Before starting classes, you need to warm up. Do 2 sets of squats 15 - 20 times, jump rope or work out on a stationary bike for a few minutes.

Exercise should be done regularly. Best of all - every day, devoting half an hour to this.

Leg stretching exercise

Get on the knee of your left leg, and move your right leg forward. Place your hands on the floor. Now slowly tilt your body forward. Keep your back straight. Feeling the stretch of the thigh muscles, lock in this position for half a minute. Then go back up. Change legs and repeat the exercise.

Stay in the starting position. Lean back slowly. Lock in for half a minute and come back. Do the same by changing your leg. This exercise targets the hamstrings and knee ligaments.

Lie on your back. Raise your right leg and wrap your arms around it just above the knee. Taking a deep breath. As you exhale, pull it towards you. With maximum tension, hold it in place for 15 seconds and repeat the action with the other leg. It is important that it is not bent, otherwise there will be no effect.

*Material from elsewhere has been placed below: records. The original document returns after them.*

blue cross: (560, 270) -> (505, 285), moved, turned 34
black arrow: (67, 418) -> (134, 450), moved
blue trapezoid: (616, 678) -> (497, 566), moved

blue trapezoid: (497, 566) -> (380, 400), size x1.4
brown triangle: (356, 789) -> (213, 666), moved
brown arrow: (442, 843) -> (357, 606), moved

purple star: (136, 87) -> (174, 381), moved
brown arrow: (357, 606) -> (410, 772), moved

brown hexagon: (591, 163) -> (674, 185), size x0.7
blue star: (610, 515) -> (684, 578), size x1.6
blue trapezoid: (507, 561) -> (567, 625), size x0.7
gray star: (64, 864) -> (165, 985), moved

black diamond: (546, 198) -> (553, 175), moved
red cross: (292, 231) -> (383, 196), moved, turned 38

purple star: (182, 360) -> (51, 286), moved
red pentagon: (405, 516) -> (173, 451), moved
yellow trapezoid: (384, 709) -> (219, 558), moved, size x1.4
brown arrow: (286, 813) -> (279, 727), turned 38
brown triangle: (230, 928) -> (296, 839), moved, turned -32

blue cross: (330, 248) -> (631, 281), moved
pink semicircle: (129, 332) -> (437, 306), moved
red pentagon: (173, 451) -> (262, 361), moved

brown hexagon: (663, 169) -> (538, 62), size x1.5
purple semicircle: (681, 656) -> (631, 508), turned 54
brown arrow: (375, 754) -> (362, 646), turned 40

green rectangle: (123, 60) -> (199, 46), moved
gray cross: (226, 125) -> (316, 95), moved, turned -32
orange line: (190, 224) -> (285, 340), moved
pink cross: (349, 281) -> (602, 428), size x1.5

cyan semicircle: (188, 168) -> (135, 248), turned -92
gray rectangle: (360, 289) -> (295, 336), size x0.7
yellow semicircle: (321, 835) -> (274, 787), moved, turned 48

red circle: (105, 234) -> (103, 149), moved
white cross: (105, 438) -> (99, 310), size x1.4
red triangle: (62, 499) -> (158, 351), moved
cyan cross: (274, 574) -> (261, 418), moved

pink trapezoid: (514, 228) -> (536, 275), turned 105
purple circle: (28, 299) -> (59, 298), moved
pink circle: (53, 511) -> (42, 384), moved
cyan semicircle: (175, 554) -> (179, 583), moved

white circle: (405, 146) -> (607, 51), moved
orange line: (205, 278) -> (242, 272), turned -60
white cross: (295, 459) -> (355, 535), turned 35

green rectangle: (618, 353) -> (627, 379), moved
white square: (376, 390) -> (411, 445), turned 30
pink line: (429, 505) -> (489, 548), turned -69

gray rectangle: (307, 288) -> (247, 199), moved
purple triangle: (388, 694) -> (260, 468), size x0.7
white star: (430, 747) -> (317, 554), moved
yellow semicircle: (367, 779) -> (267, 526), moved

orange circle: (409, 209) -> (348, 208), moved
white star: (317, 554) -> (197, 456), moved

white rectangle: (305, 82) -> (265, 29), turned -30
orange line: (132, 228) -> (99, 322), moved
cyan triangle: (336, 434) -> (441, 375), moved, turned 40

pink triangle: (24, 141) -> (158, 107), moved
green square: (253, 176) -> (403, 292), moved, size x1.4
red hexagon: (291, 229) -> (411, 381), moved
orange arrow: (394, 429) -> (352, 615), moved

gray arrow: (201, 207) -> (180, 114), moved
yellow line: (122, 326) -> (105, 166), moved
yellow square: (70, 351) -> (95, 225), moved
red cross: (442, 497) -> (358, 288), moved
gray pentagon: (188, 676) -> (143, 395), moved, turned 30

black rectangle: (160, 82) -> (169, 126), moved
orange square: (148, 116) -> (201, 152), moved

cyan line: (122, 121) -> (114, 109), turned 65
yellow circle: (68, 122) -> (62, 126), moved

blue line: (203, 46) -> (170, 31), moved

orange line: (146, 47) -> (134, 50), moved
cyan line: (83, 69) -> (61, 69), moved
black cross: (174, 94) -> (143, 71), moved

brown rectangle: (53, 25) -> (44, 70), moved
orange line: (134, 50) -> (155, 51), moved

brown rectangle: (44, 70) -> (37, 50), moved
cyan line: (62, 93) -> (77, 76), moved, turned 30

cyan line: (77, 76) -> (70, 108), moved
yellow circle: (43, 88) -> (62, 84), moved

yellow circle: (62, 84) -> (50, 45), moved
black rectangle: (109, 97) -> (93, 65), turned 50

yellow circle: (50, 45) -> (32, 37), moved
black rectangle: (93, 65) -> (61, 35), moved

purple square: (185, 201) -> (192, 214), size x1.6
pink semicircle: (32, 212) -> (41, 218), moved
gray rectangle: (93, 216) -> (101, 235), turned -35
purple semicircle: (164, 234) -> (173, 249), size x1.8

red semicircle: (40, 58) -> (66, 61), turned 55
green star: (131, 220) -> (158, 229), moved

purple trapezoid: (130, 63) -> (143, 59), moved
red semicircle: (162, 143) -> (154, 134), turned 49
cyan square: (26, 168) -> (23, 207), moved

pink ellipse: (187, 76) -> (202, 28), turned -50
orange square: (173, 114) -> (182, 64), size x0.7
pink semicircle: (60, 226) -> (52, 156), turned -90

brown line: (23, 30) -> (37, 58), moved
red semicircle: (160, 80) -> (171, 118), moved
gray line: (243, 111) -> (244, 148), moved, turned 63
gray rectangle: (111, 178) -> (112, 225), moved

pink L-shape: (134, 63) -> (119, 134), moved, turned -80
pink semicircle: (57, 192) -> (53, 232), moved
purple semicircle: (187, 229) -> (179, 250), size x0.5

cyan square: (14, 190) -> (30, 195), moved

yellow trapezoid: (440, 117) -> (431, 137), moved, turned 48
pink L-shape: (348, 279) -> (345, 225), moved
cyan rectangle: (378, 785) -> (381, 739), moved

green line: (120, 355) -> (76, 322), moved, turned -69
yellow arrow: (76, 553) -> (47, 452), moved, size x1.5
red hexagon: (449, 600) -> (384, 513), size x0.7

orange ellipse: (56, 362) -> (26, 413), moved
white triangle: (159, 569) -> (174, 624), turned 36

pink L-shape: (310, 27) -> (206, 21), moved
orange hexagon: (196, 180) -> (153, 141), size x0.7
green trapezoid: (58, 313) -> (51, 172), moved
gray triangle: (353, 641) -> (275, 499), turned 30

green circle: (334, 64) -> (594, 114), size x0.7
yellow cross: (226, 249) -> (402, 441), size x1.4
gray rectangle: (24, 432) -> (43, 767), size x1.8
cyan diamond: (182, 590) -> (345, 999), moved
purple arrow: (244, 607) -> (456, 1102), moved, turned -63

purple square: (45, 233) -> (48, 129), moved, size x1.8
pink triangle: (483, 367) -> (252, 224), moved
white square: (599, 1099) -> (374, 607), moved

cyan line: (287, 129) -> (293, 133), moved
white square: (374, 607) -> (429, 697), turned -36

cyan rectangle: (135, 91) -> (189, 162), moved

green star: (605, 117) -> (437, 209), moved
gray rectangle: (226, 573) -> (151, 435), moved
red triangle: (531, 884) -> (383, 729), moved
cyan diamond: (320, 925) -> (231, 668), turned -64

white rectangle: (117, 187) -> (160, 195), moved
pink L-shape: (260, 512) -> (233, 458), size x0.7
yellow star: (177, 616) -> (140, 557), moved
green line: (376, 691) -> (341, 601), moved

Sit on the floor with your feet together. Slowly press your elbows on your legs, lowering your body forward. Remember your posture. At the moment of the greatest tension, stop and hold your legs like this for 30 - 40 seconds. Repeat the exercise 2-3 times. It stretches the inner thighs and groin muscles.

Back stretching exercises

The first pose is known as "dog pose" or "cat pose". Get on all fours. Arch your back and try to look up. Stand like this for 15 seconds, then slouch for the same time. For the best effect, direct the ribcage upward.

Then lie down on the floor, trying to press your belt against it. Then, swing your right leg over your left. With this action, you will rotate your spine in the lumbar region. Try not to lift your shoulders off the floor. After 20 seconds, change legs and repeat the exercise.

Sit in a chair with a back or push yourself against a wall. Stretch your arms out in front of you. Pull your head and spine after them. Do not tilt your torso forward while doing this. This exercise is performed for one or one and a half minutes.